Tales pequeñas ciudades, o ciudades comarcales, o como queramos llamarlas, aunque no lo parezca, siguen manteniendo el hilillo de vida campesina que queda en una comunidad autónoma tan envejecida y despoblada como la nuestra. De ahí que, a través de ellas y utilizándolas como verdaderos nudos de la retícula geográfica y humana, se podrían establecer políticas de comarcalización, que serían las que permitirían mantener e incluso regenerar y afianzar los núcleos humanos de nuestra comunidad.

Cuando las visito, percibo en tales pequeñas ciudades, o ciudades comarcales, ese palpitar de la vida antigua, de la vida campesina, a través de las gentes de los pueblos cercanos que las visitan y que las sienten como suyas. Incluso, algunos ancianos y jubilados, viven los meses de buen tiempo en el pueblo y los de invierno en tales ciudades, o en la capital provincial.

Pienso, cuando hablo de ellas, en Béjar, Ciudad Rodrigo, Peñaranda de Bracamonte, Alba de Tormes o Vitigudino, en la provincia salmantina; en Astorga, La Bañeza, o Ponferrada (una considerable ciudad desde hace tiempo), entre otras, cuando repaso el mapa de la provincia leonesa; o, si pasamos a la zamorana, en Benavente, o en Toro, por ejemplo. Y ello, por no citar sino las tres provincias del occidente leonés, de nuestra comunidad autónoma.

Cuando voy a Ciudad Rodrigo, por ejemplo –algo que practico, sobre todo en el verano, pero también en otros momentos anuales–, es muy emocionante ver la dinámica de los campesinos de las diversas áreas comarcales, no solo salmantinas, sino incluso del norte cacereño, que acuden a ‘Ciudad’, como todos la llaman: hurdanos y de las comarcas limítrofes del Rebollar, los Agadones, las tierras del Yeltes, el Abadengo, el campo charro… y algunas otras. Lo mismo percibo cuando visito Astorga, en la que confluyen maragatos, cepedanos, de las tierras del Órbigo y gentes de otras comarcas próximas.

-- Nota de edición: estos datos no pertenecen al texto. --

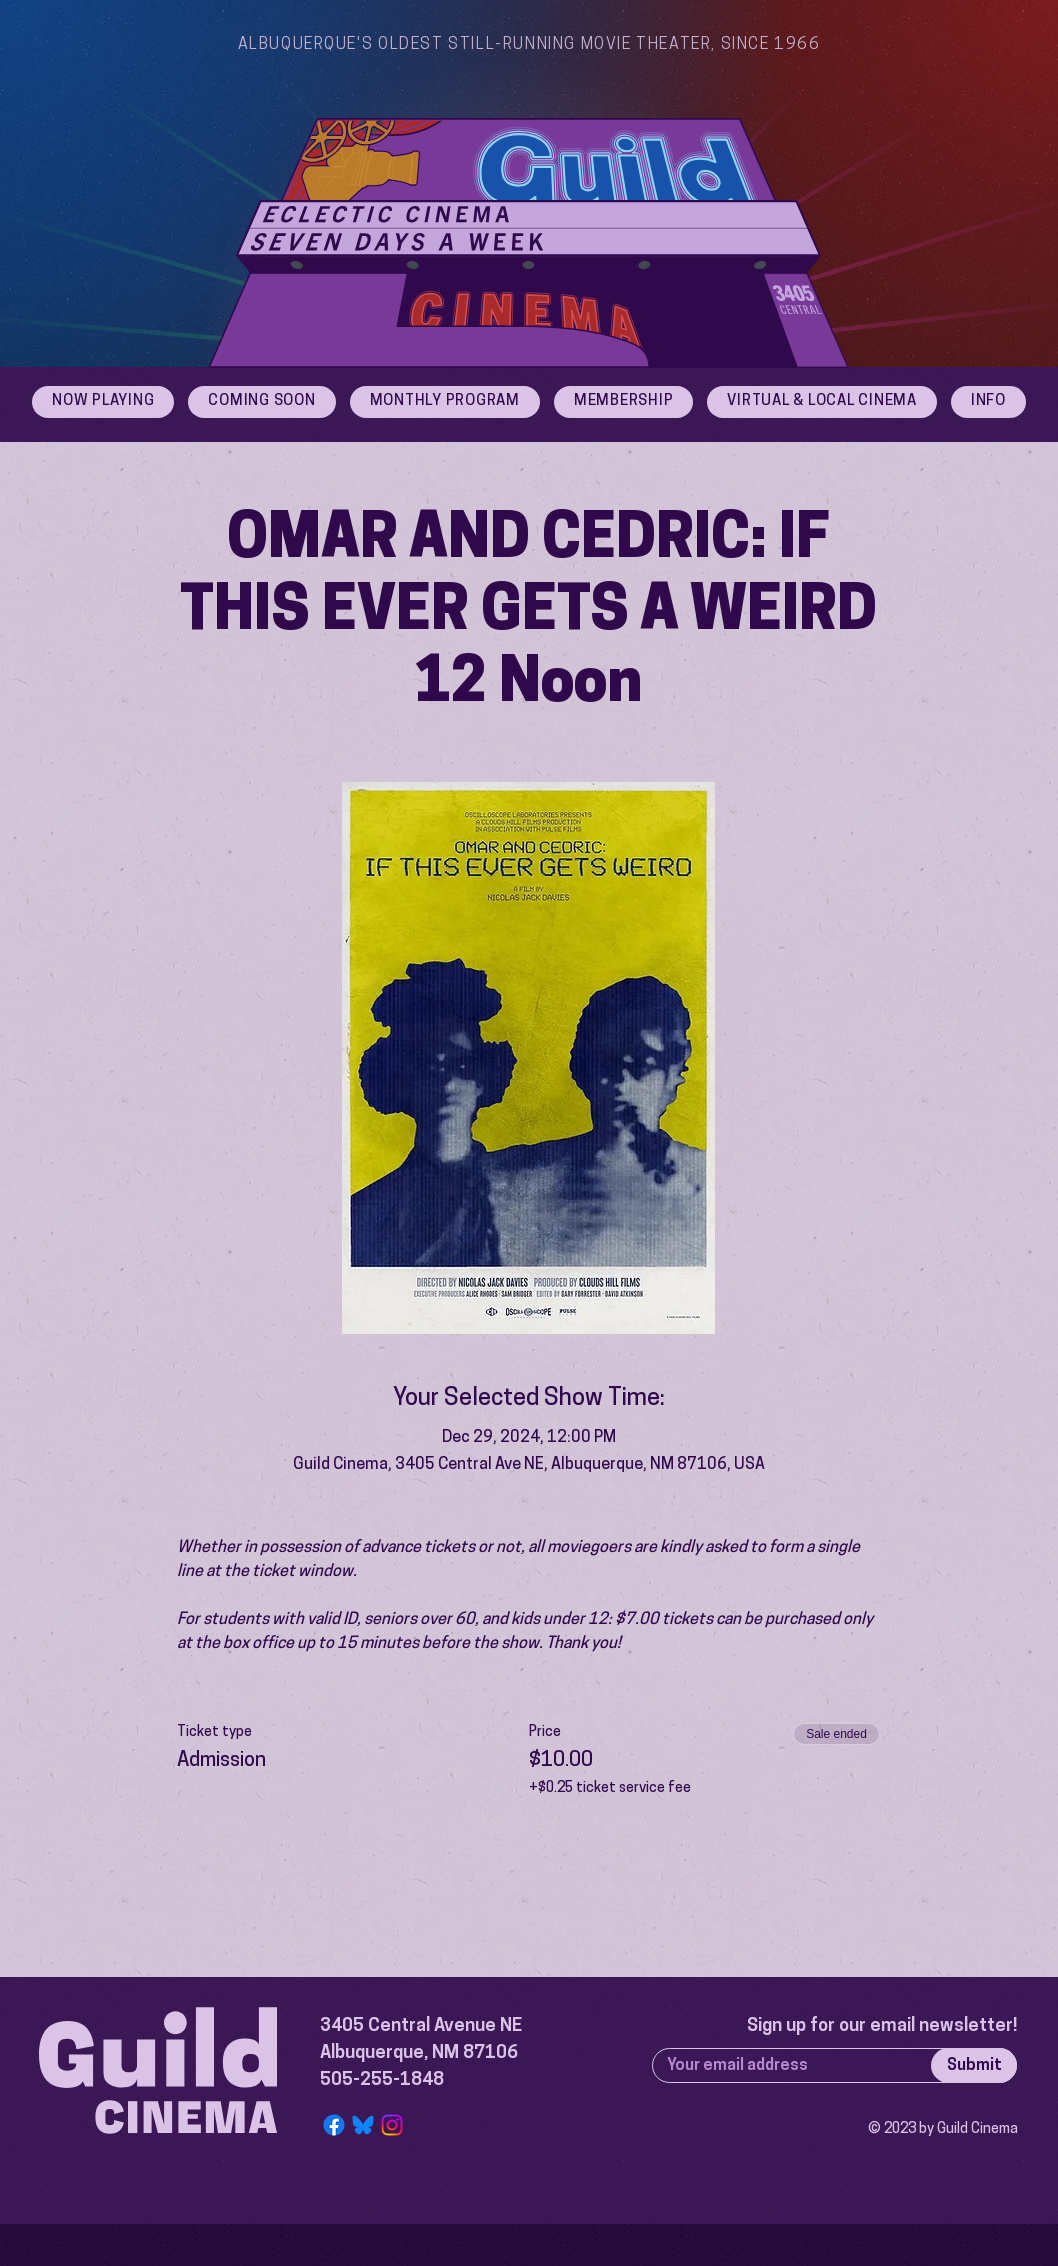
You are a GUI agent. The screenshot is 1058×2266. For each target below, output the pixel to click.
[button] (988, 402)
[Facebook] (334, 2125)
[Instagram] (392, 2125)
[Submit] (974, 2065)
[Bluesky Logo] (363, 2125)
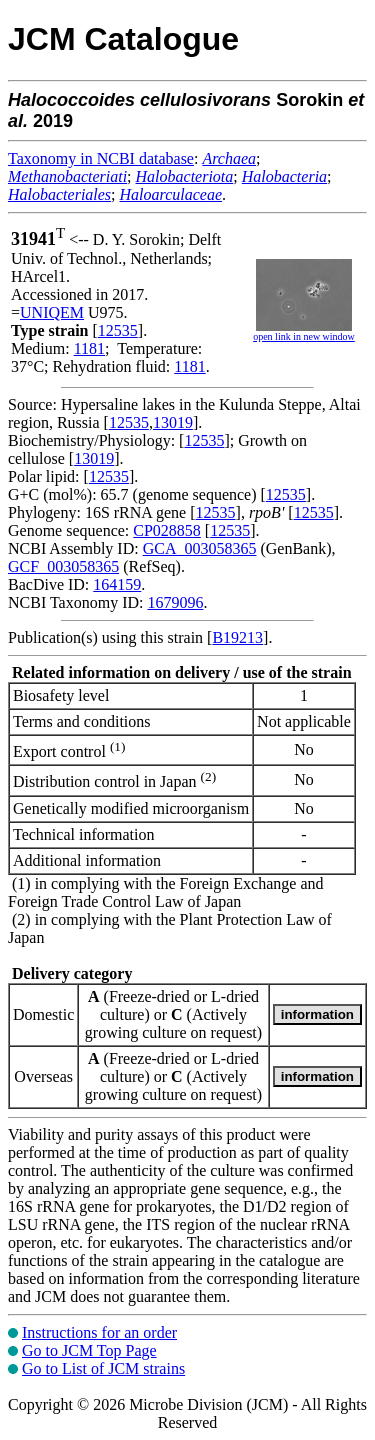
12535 (118, 330)
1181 (89, 348)
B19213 (237, 637)
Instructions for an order (99, 1332)
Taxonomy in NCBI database (101, 158)
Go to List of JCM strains (103, 1368)
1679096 (175, 602)
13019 (173, 422)
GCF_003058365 (63, 566)
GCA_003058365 (200, 548)
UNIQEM (52, 312)
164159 (117, 584)
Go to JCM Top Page (89, 1350)
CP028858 (167, 530)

Tenemos un recurso importantísimo en nuestras pequeñas ciudades, y también en nuestras villas como centros de comarca (pensemos en las salmantinas de Ledesma, La Alberca o Lumbrales; en las leonesas de Cistierna, Villablino o Valencia de Don Juan; así como en las zamoranas de Villalpando o Alcañices; por no citas sino algunas de ellas), para ensayar políticas de repoblación y de anclaje de las gentes de nuestra tierra en sus ámbitos geográficos de origen.

¿Y vamos a desaprovecharlo? Hasta ahora, por desgracia, parece que así ha sido.

Pero, a lo largo de estos días vacacionales de agosto, vayamos a ellas, visitémoslas, observemos sus dinámicas humanas, las presencias campesinas en ellas, y veremos que estamos ante un fenómeno de no poca importancia, que se fue gestando ya desde los tiempos medievales, se mantuvo en los modernos y llega, aunque agonizante, hasta hoy mismo.